Patelnia jest wyposażona w metalową rączkę, która jest pusta w środku. Ten prosty trik pozwala na szybką utratę ciepła i w konsekwencji nienagrzewanie się tego elementu.
Jak podaje producent, patelnia przeznaczona jest nie tylko dla zawodowców, lecz także dla amatorów domowego gotowania. Powinna zatem sprawdzić się w każdej kuchni...
Wygląd
Patelnia jest wykonana z odlewu o kolorze czarnym. Jej mocowanie to metalowa rączka o naturalnym, srebrnym kolorze. Wygląd patelni jest bardzo klasyczny, dzięki czemu będzie się ona wspaniale prezentować w każdej kuchni (czarny kolor jest bardzo uniwersalny i ponadczasowy).
Zalety
- Można jej używać z każdym rodzajem kuchni - na płycie grzewczej, na kuchni ceramicznej, gazowej oraz na kuchni indukcyjnej.

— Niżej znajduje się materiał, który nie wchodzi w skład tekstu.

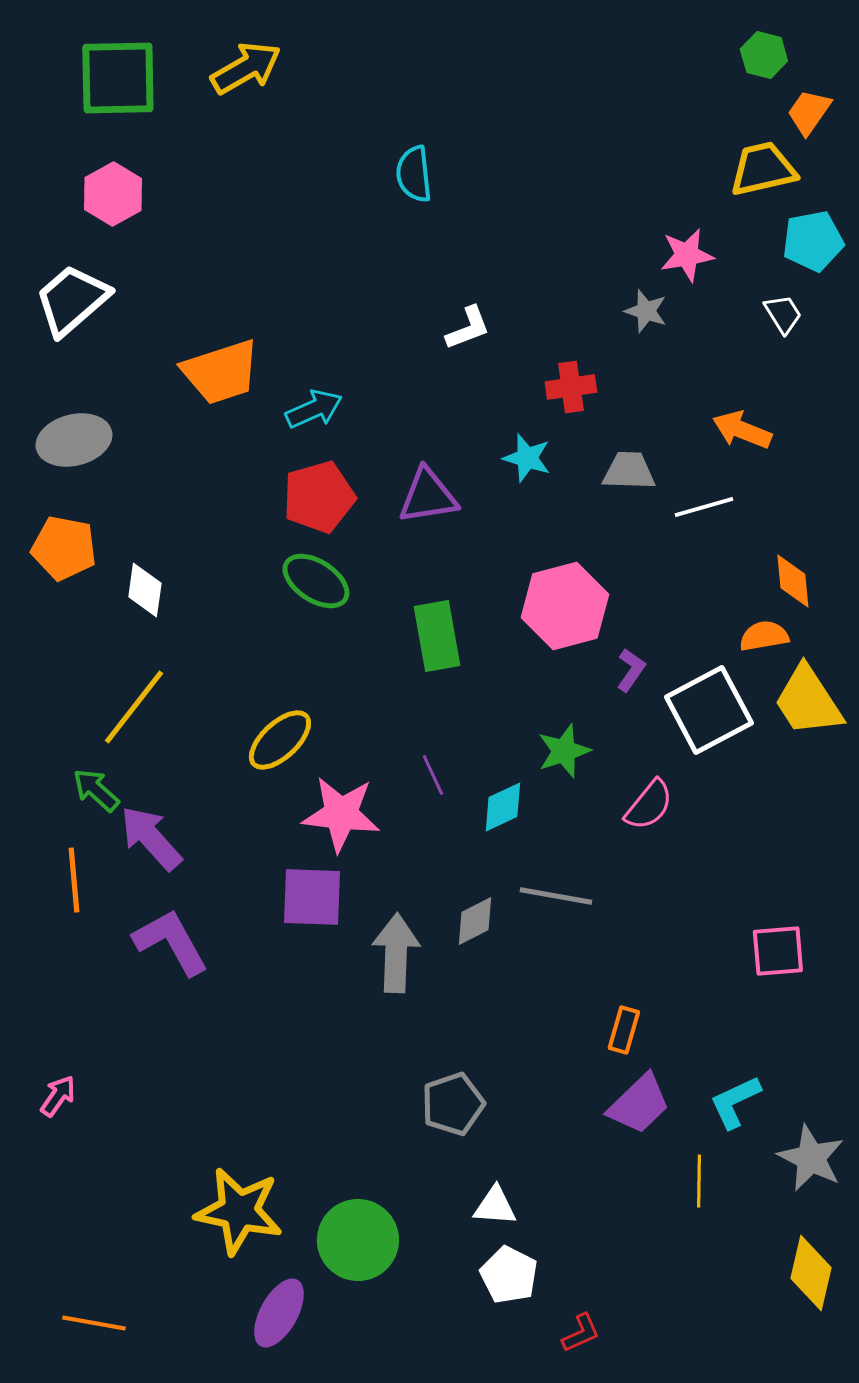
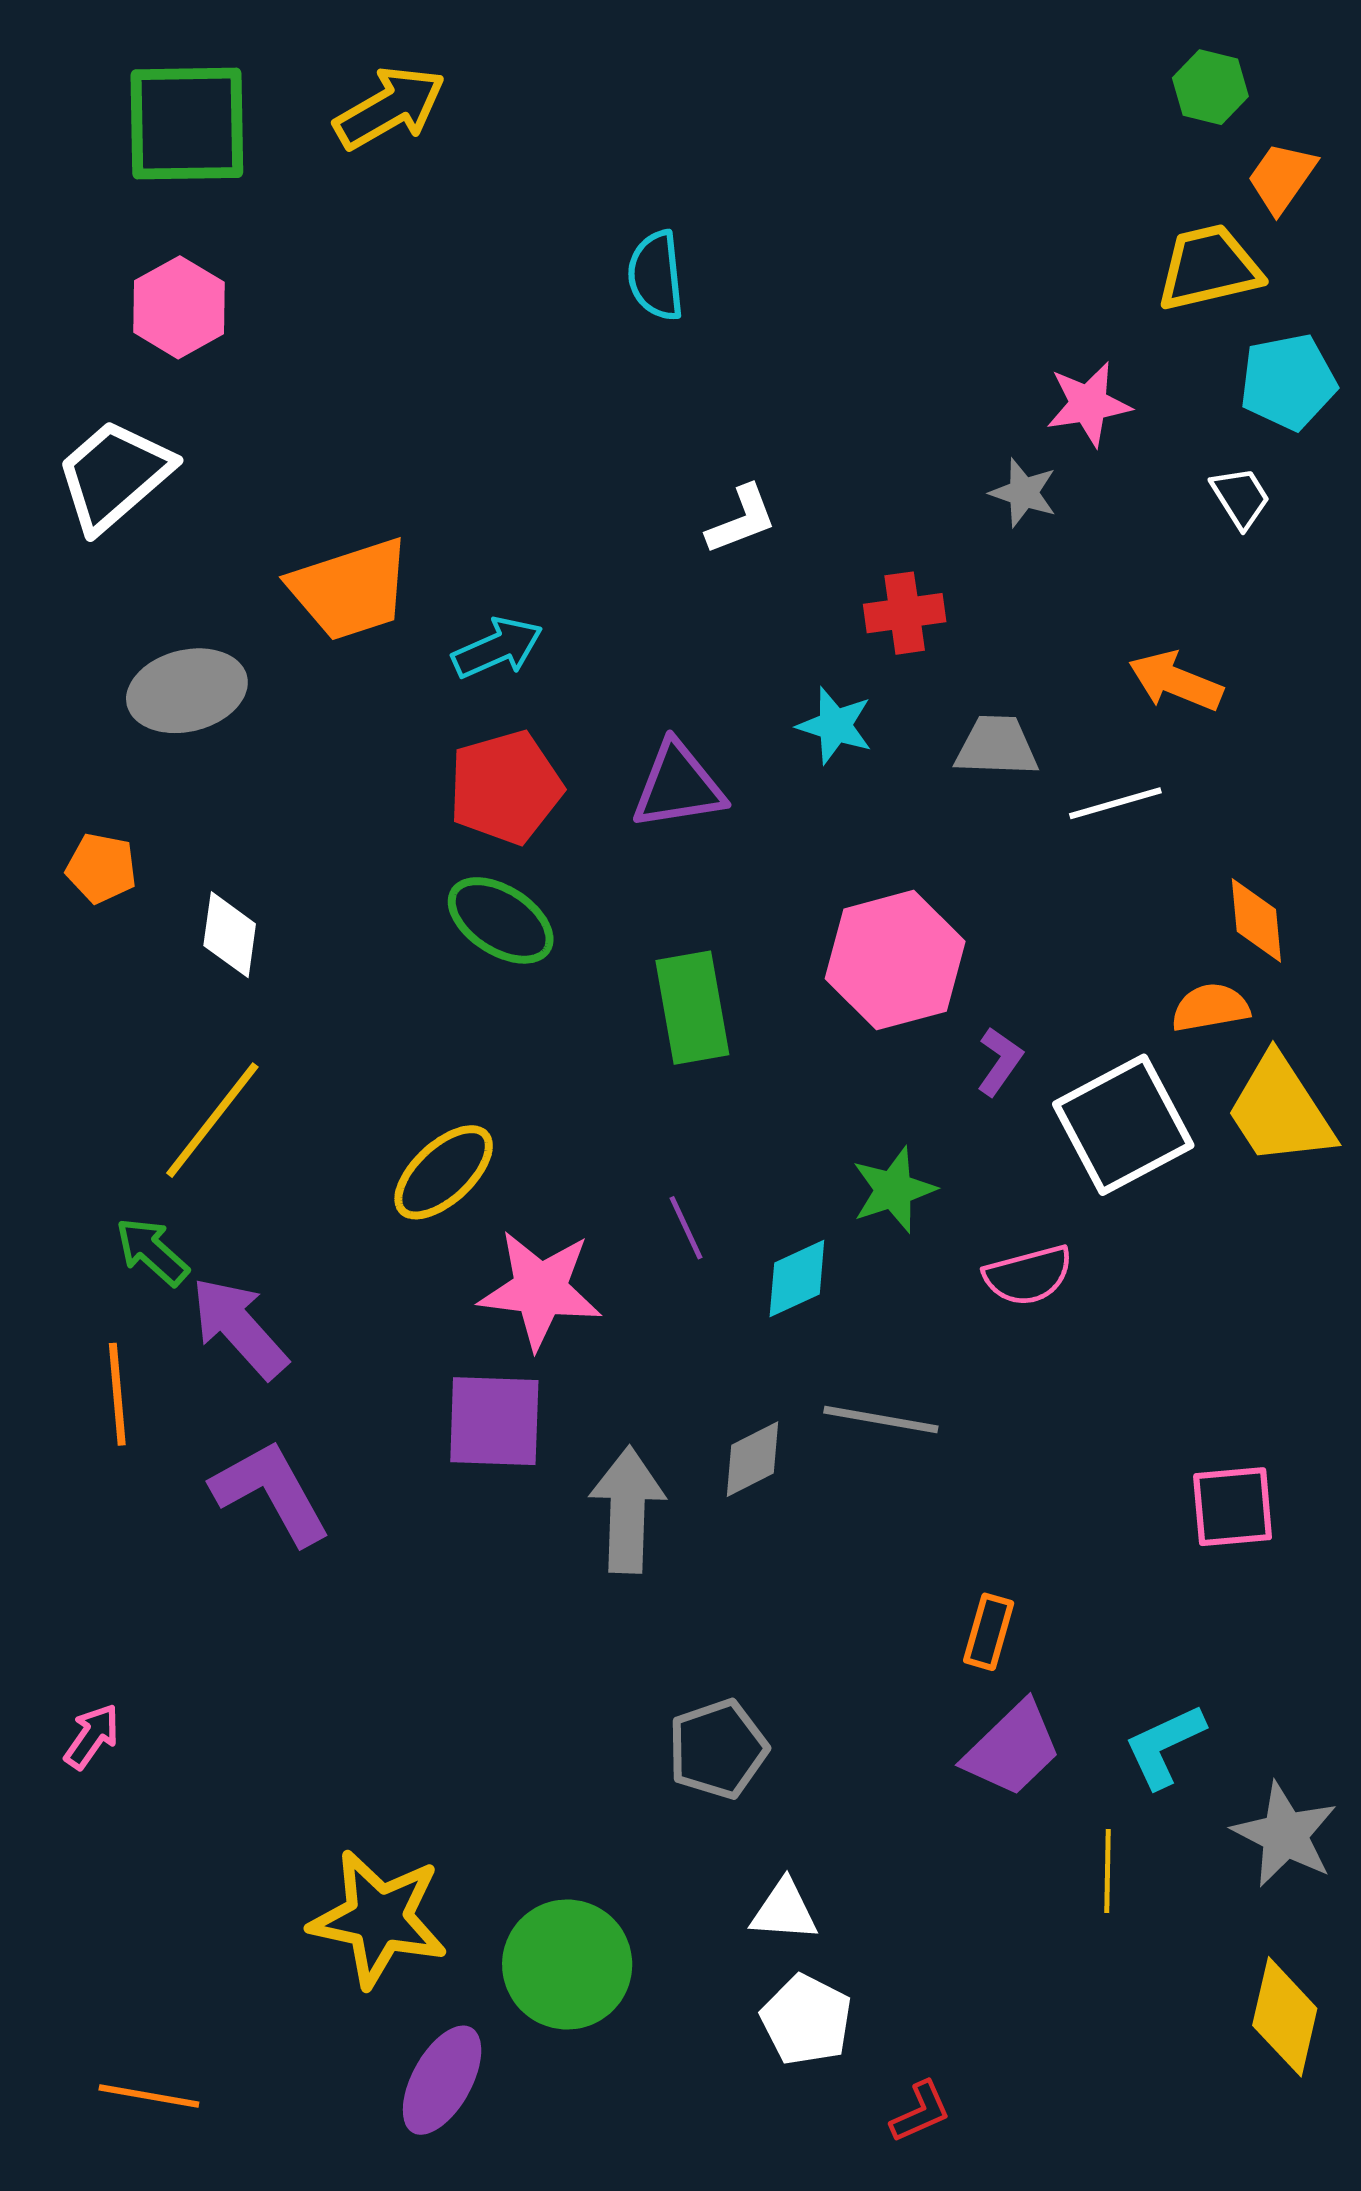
gray ellipse: (74, 440) -> (187, 691), moved
orange pentagon: (64, 548) -> (101, 868), size x0.7
pink semicircle: (649, 805) -> (1028, 1275), turned 36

- Jest wykonana z naturalnego surowca - żeliwo to materiał ekologiczny, który nie dość że nie wydziela żadnych szkodliwych substancji, to jeszcze w naturalny sposób uzupełnia niedobory żelaza w organizmie.
- Ma fabrycznie wklęsłe dno - chroni ją to przed wybrzuszeniem powierzchni pod wpływem wysokiej temperatury.
- Jest odporna na zarysowania - żadna jej powłoka nie ulegnie uszkodzeniu, ponieważ żadnej nie posiada.
- Do czyszczenia nie wymaga detergentów - wystarczy szczoteczka i ciepła woda.
- Jest bardzo stabilna - jej ciężar sprawia, że bardzo stabilnie trzyma się na kuchence. Nie ma możliwości jej przypadkowego strącenia.
- Można jej używać w piekarniku - metalowa rączka nie ulegnie uszkodzeniu, ale należy zwrócić uwagę na jej temperaturę bezpośrednio po wyciągnięciu patelni z piekarnika.
- Bardzo długo utrzymuje ciepło - osobiście często dobrze ją nagrzewam i na przykład tosty piekę już na wyłączonym gazie. Przy niewielkiej ilości produktów samo porządne nagrzanie patelni powinno wystarczyć do ich grillowania.
- Posiada długą gwarancję - producent daje standardowo aż 25 lat gwarancji na patelnię, co jednoznacznie wskazuje na jej wysoką jakość i bezawaryjność.
Wady
- Jest bardzo ciężka - mimo że waży ponad 3 kg, należy pamiętać o tym, że ta patelnia żeliwna nie służy do podrzucania naleśników. Jej zadaniem jest stabilnie stać na kuchence - nie ma potrzeby jej przesuwania podczas użytkowania.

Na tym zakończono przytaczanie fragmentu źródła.